• _Page-level text extractions_:
* * * * * * * * *
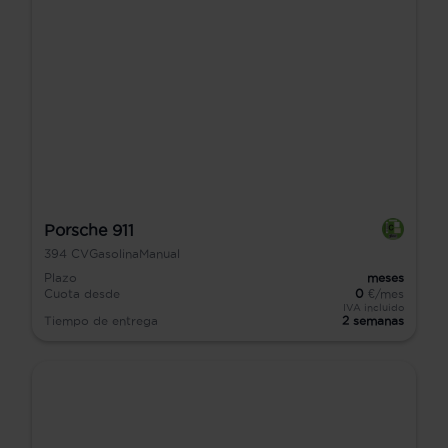
Porsche 911
394
CV
Gasolina
Manual
Plazo
meses
Cuota desde
0
€/mes
IVA incluido
Tiempo de entrega
2 semanas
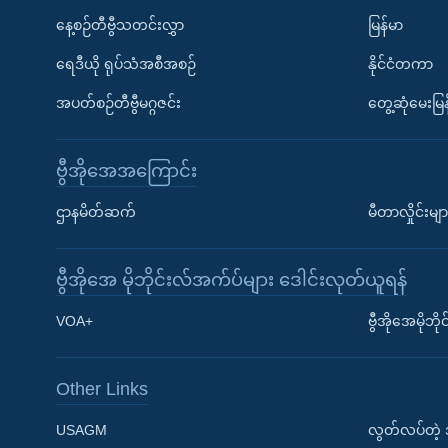
နေ့စဉ်တီဗွီသတင်းလွှာ
မြန်မာ
ရေဒီယို ရုပ်သံအစီအစဉ်
နိုင်ငံတကာ
အပတ်စဉ်တီဗွီမဂ္ဂဇင်း
တွေ့ဆုံမေးမြန
ဗွီအိုအေအကြောင်း
ဌာနမိတ်ဆက်
မီတာလှိုင်းမျာ
ဗွီအိုအေ မိုဘိုင်းလ်အက်ပ်များ ဒေါင်းလုတ်ယူရန်
Learning English
VOA+
ဗွီအိုအေမိုဘ
ဗွီအိုအေ လူမှုကွန်ယက်များ
Other Links
USAGM
လွတ်လပ်တဲ့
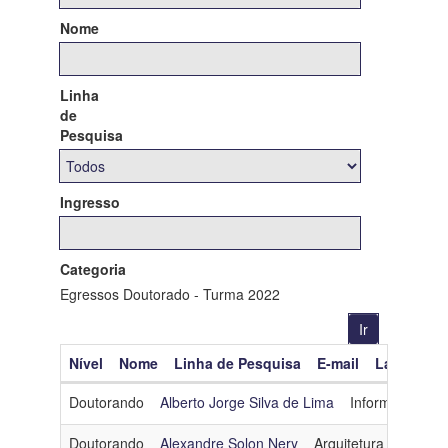
Nome
Linha
de
Pesquisa
Ingresso
Categoria
Egressos Doutorado - Turma 2022
Nível
Nome
Linha de Pesquisa
E-mail
Lattes
O
Doutorando
Alberto Jorge Silva de Lima
Informática e 
Doutorando
Alexandre Solon Nery
Arquitetura e Sistem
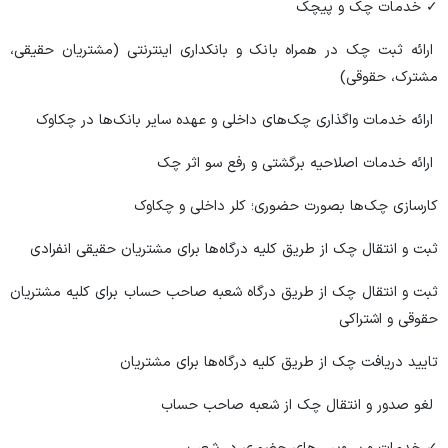
✓ خدمات چک و پیچک
ارائه ثبت چک در همراه بانک و بانکداری اینترنتی (مشتریان حقیقی،
مشترک، حقوقی)
ارائه خدمات واگذاری چک‌های داخلی و عهده سایر بانک‌ها در چکاوک
ارائه خدمات اصلاحیه برگشتی و رفع سو اثر چک
کارسازی چک‌ها بصورت حضوری؛ کلر داخلی و چکاوک
ثبت و انتقال چک از طریق کلیه درگاه‌ها برای مشتریان حقیقی انفرادی
ثبت و انتقال چک از طریق درگاه شعبه صاحب حساب برای کلیه مشتریان
حقوقی و اشتراکی
تایید دریافت چک از طریق کلیه درگاه‌ها برای مشتریان
لغو صدور و انتقال چک از شعبه صاحب حساب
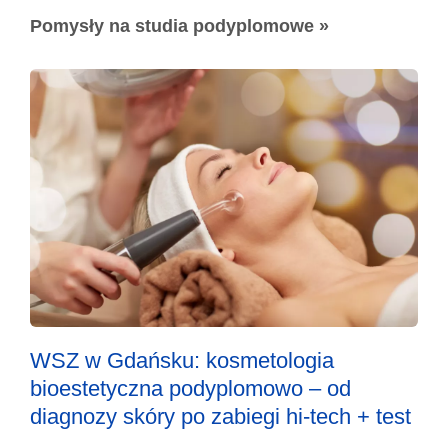
Pomysły na studia podyplomowe »
WSZ w Gdańsku: kosmetologia
bioestetyczna podyplomowo – od
diagnozy skóry po zabiegi hi-tech + test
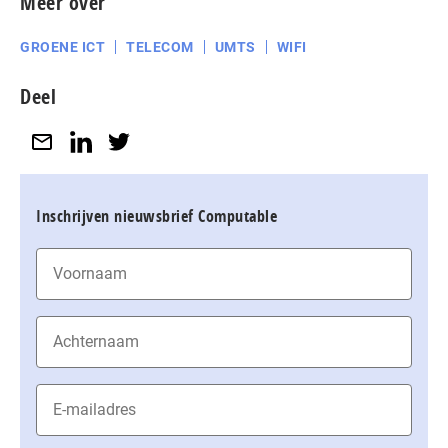
Meer over
GROENE ICT
TELECOM
UMTS
WIFI
Deel
Inschrijven nieuwsbrief Computable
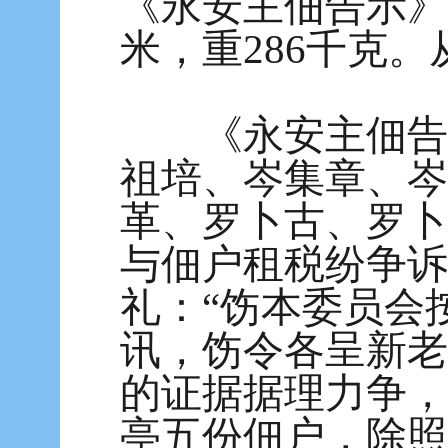
《永安主佃告示》碑
米，重286千克
《永安主佃告示
祖培、岑集章、岑
革、罗卜古、罗卜
与佃户租税纷争诉
礼：“饬本委员会
讯，饬令各呈新老
的证据据理力争，
亭五份佃户，除照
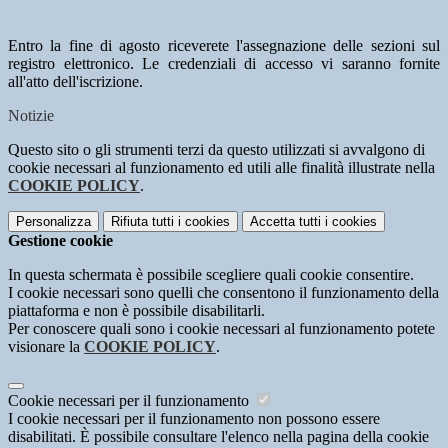
Entro la fine di agosto riceverete l'assegnazione delle sezioni sul
registro elettronico. Le credenziali di accesso vi saranno fornite
all'atto dell'iscrizione.
Notizie
Questo sito o gli strumenti terzi da questo utilizzati si avvalgono di
cookie necessari al funzionamento ed utili alle finalità illustrate nella
COOKIE POLICY
.
Personalizza
Rifiuta tutti
i cookies
Accetta tutti
i cookies
Gestione cookie
In questa schermata è possibile scegliere quali cookie consentire.
I cookie necessari sono quelli che consentono il funzionamento della
piattaforma e non è possibile disabilitarli.
Per conoscere quali sono i cookie necessari al funzionamento potete
visionare la
COOKIE POLICY
.
Cookie necessari per il funzionamento
I cookie necessari per il funzionamento non possono essere
disabilitati. È possibile consultare l'elenco nella pagina della cookie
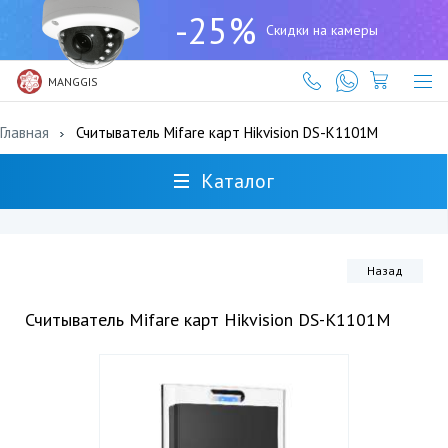
+7
-25%
(727)
Скидки на камеры
317-
61-
61
MANGGIS
Главная
Считыватель Mifare карт Hikvision DS-K1101M
Каталог
Назад
Считыватель Mifare карт Hikvision DS-K1101M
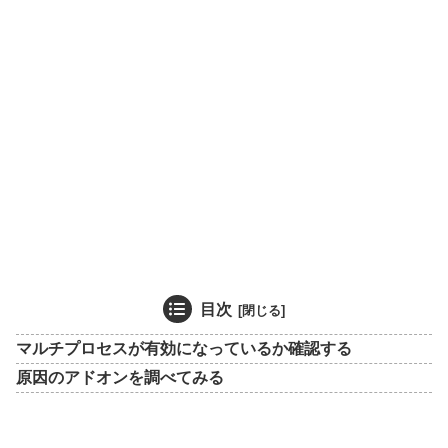
目次
マルチプロセスが有効になっているか確認する
原因のアドオンを調べてみる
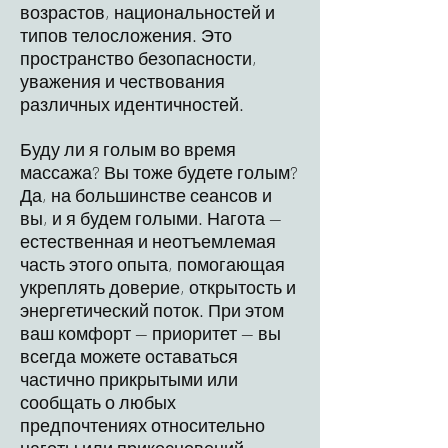
возрастов, национальностей и
типов телосложения. Это
пространство безопасности,
уважения и чествования
различных идентичностей.
Буду ли я голым во время
массажа? Вы тоже будете голым?
Да, на большинстве сеансов и
вы, и я будем голыми. Нагота —
естественная и неотъемлемая
часть этого опыта, помогающая
укреплять доверие, открытость и
энергетический поток. При этом
ваш комфорт — приоритет — вы
всегда можете оставаться
частично прикрытыми или
сообщать о любых
предпочтениях относительно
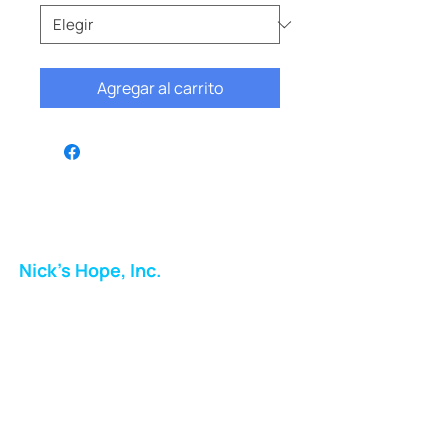
Agregar al carrito
Nick's Hope, Inc.
Milton Shopping Plaza
5716 Berkshire Valley Rd
Oakridge, NJ
Correo:
info.nickshope@gmail.com
Teléfono:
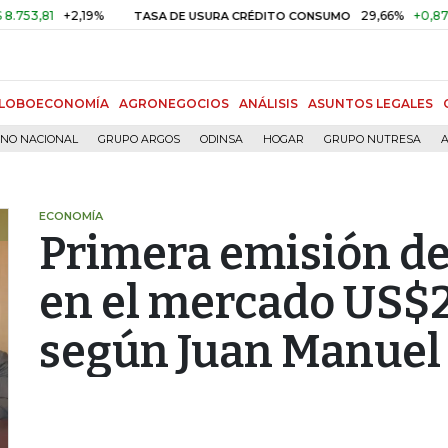
81
+2,19%
29,66%
+0,87%
+3
TASA DE USURA CRÉDITO CONSUMO
LOBOECONOMÍA
AGRONEGOCIOS
ANÁLISIS
ASUNTOS LEGALES
RNO NACIONAL
GRUPO ARGOS
ODINSA
HOGAR
GRUPO NUTRESA
A
ECONOMÍA
Primera emisión de
en el mercado US$2
según Juan Manuel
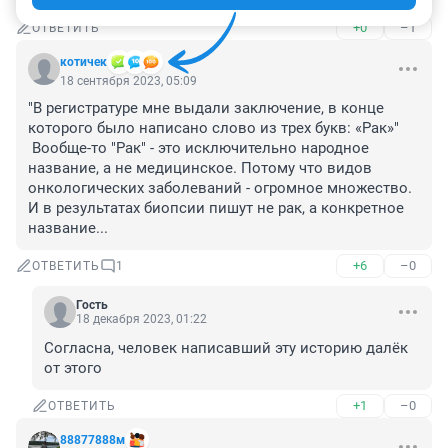
+0
–1
ОТВЕТИТЬ
котичек
18 сентября 2023, 05:09
"В регистратуре мне выдали заключение, в конце 
которого было написано слово из трех букв: «Рак»"

 Вообще-то "Рак" - это исключительно народное 
название, а не медицинское. Потому что видов 
онкологических заболеваний - огромное множество. 
И в результатах биопсии пишут не рак, а конкретное 
название...
+6
–0
ОТВЕТИТЬ
1
Гость
18 декабря 2023, 01:22
Согласна, человек написавший эту историю далёк 
от этого
+1
–0
ОТВЕТИТЬ
88877888м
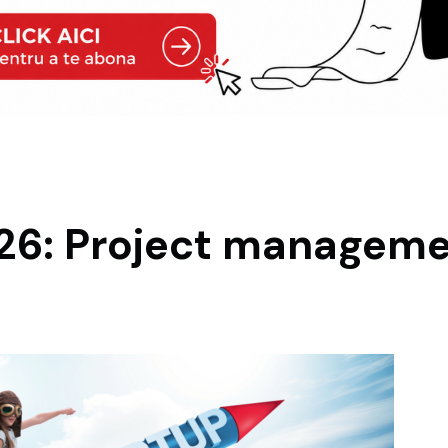
26: Project managemen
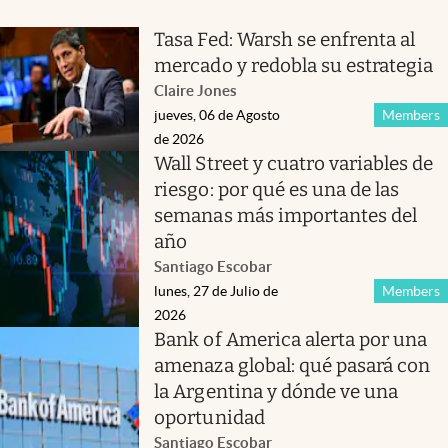
Tasa Fed: Warsh se enfrenta al
mercado y redobla su estrategia
Claire Jones
jueves, 06 de Agosto
Members
de 2026
Wall Street y cuatro variables de
riesgo: por qué es una de las
semanas más importantes del
año
Santiago Escobar
lunes, 27 de Julio de
Members
2026
Bank of America alerta por una
amenaza global: qué pasará con
la Argentina y dónde ve una
oportunidad
Santiago Escobar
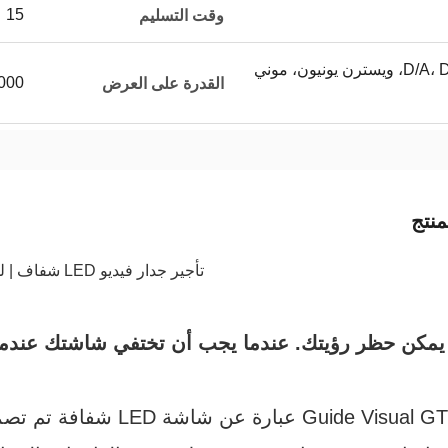
15
وقت التسليم
خطاب الاعتماد، D/A، D/P، T/T، ويسترن يونيون، موني
3000 للمتر ا
القدرة على العرض
نتج
تأجير جدار فيديو LED شفاف | لوحة عرض LED P3.91 مع إشارة احتياطية
 يمكن حظر رؤيتك. عندما يجب أن تختفي شاشتك عندما 
سلسلة uide Visual GT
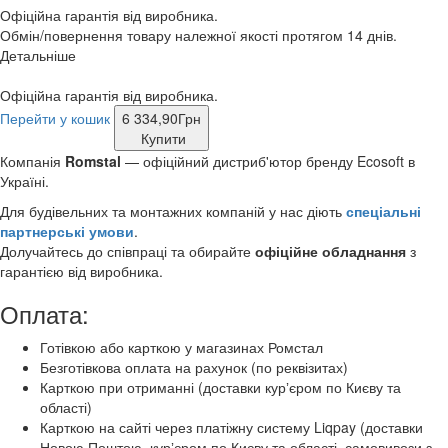
Офіційна гарантія від виробника.
Обмін/повернення товару належної якості протягом 14 днів.
Детальніше
Офіційна гарантія від виробника.
Перейти у кошик
6 334,90
Грн
Купити
Компанія
Romstal
— офіційний дистриб'ютор бренду Ecosoft в
Україні.
Для будівельних та монтажних компаній у нас діють
спеціальні
партнерські умови
.
Долучайтесь до співпраці та обирайте
офіційне обладнання
з
гарантією від виробника.
Оплата:
Готівкою або карткою у магазинах Ромстал
Безготівкова оплата на рахунок (по реквізитах)
Карткою при отриманні (доставки курʼєром по Києву та
області)
Карткою на сайті через платіжну систему Liqpay (доставки
Новою Поштою, курʼєром по Києву та області, самовивози з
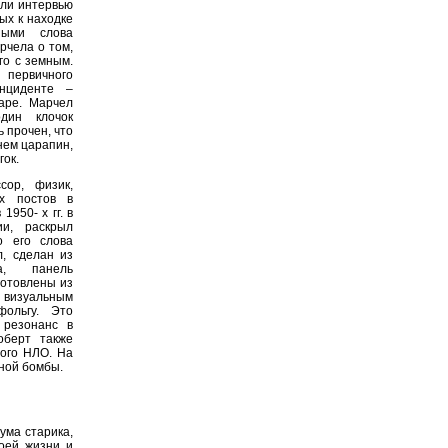
яли интервью
ых к находке
ными слова
рчела о том,
го с земным.
 первичного
нциденте –
аре. Марчел
один клочок
 прочен, что
 нем царапин,
гок.
сор, физик,
х постов в
950- х гг. в
ии, раскрыл
о его слова
, сделан из
а, панель
готовлены из
изуальным
фольгу. Это
 резонанс в
оберт также
того НЛО. На
ной бомбы.
ума старика,
воей жизни и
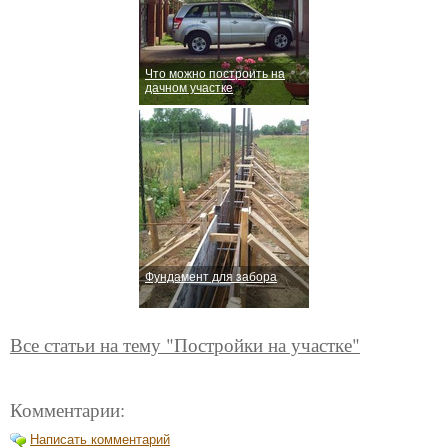
Что можно построить на
дачном участке
Фундамент для забора
Все статьи на тему "Постройки на участке"
Комментарии:
Написать комментарий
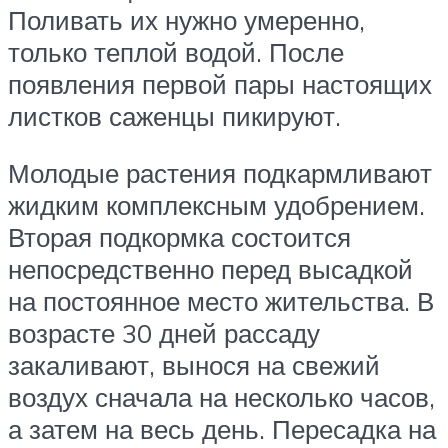
Поливать их нужно умеренно,
только теплой водой. После
появления первой пары настоящих
листков саженцы пикируют.
Молодые растения подкармливают
жидким комплексным удобрением.
Вторая подкормка состоится
непосредственно перед высадкой
на постоянное место жительства. В
возрасте 30 дней рассаду
закаливают, вынося на свежий
воздух сначала на несколько часов,
а затем на весь день. Пересадка на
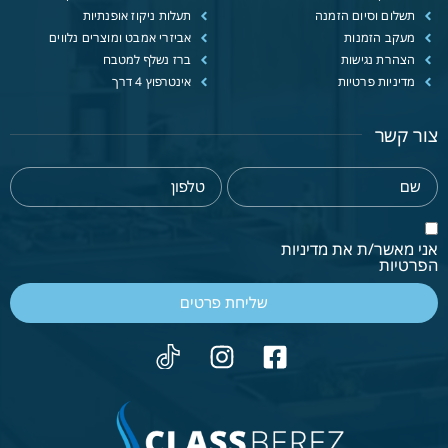
תשלום וסיום הזמנה
תעלות ניקוז אופנתיות
מעקב הזמנות
אביזרי אמבט ומוצרים נלווים
הצהרת נגישות
ברז נשלף למטבח
מדיניות פרטיות
אינטרפוץ 4 דרך
צור קשר
אני מאשר/ת את מדיניות
הפרטיות
שליחת פרטים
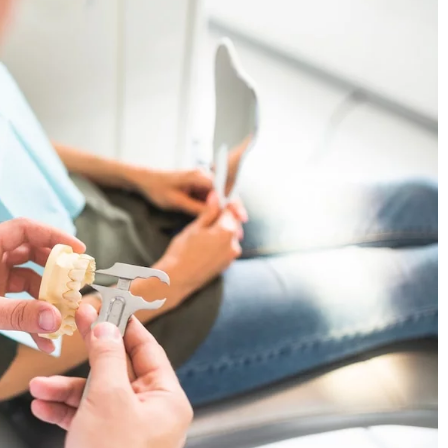
10 sierpnia 2024
Makijaż minimalistyczny: jak podkreślić
enia kawy:
naturalne piękno bez wysiłku
ra nowoczesne
Odkryj sekrety minimalistycznego makija
krok po kroku do podkreślenia naturalneg
enia kawy wpływa na
piękna. Proste techniki i wskazówki, które
 ukochanej filiżanki
każda kobieta powinna znać.
ównaniu
 nowoczesnych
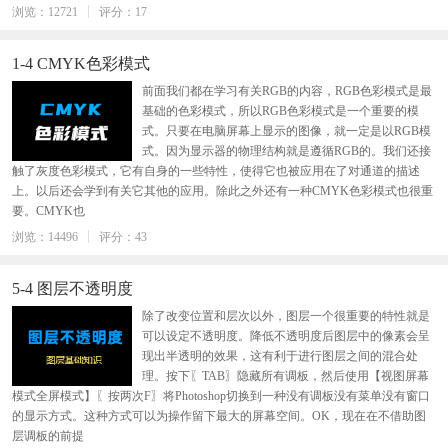
浏览：12721
评分：17
1-4 CMYK色彩模式
前面我们都在学习有关RGB的内容，RGB色彩模式是最
基础的色彩模式，所以RGB色彩模式是一个重要的模
式。只要在电脑屏幕上显示的图像，就一定是以RGB模
式。因为显示器的物理结构就是遵循RGB的。我们还接
触了灰度色彩模式，它有自身的一些特性，使得它也被应用在了对通道的描述
上。以后还会学到有关它其他的应用。除此之外还有一种CMYK色彩模式也很重
要。CMYK也
浏览：14496
评分：43
5-4 图层不透明度
除了改变位置和层次以外，图层一个很重要的特性就是
可以设定不透明度。降低不透明度后图层中的像素会呈
现出半透明的效果，这有利于进行图层之间的混合处
理。按下〖TAB〗隐藏所有调板，然后使用【视图屏幕
模式全屏模式】〖按两次F〗将Photoshop切换到一种没有调板没有菜单没有窗口
的显示方式。这种方式可以为操作留下最大的屏幕空间。OK，现在在不借助图
层调板的前提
* * * * * * * * *
• _Task objective_: Whatever pictures the records hold, omit them; give again exactly the lines from the one containing "ဗွီအိုအေမိုဘ" through the one containing "In questa schermata".

• _Written response_:
ဗွီအိုအေမိုဘ
ဗွီအိုအေ လူမှုကွန်ယက်များ
Other Links
USAGM
လွတ်လပ်တဲ့
Nome
Linha
de
Pesquisa
Ingresso
Categoria
Egressos Doutorado - Turma 2022
Nível
Nome
Linha de Pesquisa
E-mail
Lattes
O
Doutorando
Alberto Jorge Silva de Lima
Informática e 
Doutorando
Alexandre Solon Nery
Arquitetura e Sistem
✓ خدمات چک و پیچک
ارائه ثبت چک در همراه بانک و بانکداری اینترنتی (مشتریان حقیقی،
مشترک، حقوقی)
ارائه خدمات واگذاری چک‌های داخلی و عهده سایر بانک‌ها در چکاوک
ارائه خدمات اصلاحیه برگشتی و رفع سو اثر چک
کارسازی چک‌ها بصورت حضوری؛ کلر داخلی و چکاوک
ثبت و انتقال چک از طریق کلیه درگاه‌ها برای مشتریان حقیقی انفرادی
ثبت و انتقال چک از طریق درگاه شعبه صاحب حساب برای کلیه مشتریان
حقوقی و اشتراکی
تایید دریافت چک از طریق کلیه درگاه‌ها برای مشتریان
لغو صدور و انتقال چک از شعبه صاحب حساب
Pomysły na studia podyplomowe »
WSZ w Gdańsku: kosmetologia
bioestetyczna podyplomowo – od
diagnozy skóry po zabiegi hi-tech + test
Meer over
GROENE ICT
TELECOM
UMTS
WIFI
Deel
Inschrijven nieuwsbrief Computable
《永安主佃告示》碑
米，重286千克
《永安主佃告示
祖培、岑集章、岑
革、罗卜古、罗卜
与佃户租税纷争诉
礼：“饬本委员会
讯，饬令各呈新老
的证据据理力争，
亭五份佃户，除照
Entro la fine di agosto riceverete l'assegnazione delle sezioni sul
registro elettronico. Le credenziali di accesso vi saranno fornite
all'atto dell'iscrizione.
Notizie
Questo sito o gli strumenti terzi da questo utilizzati si avvalgono di
cookie necessari al funzionamento ed utili alle finalità illustrate nella
COOKIE POLICY
.
Personalizza
Rifiuta tutti
i cookies
Accetta tutti
i cookies
Gestione cookie
In questa schermata è possibile scegliere quali cookie consentire.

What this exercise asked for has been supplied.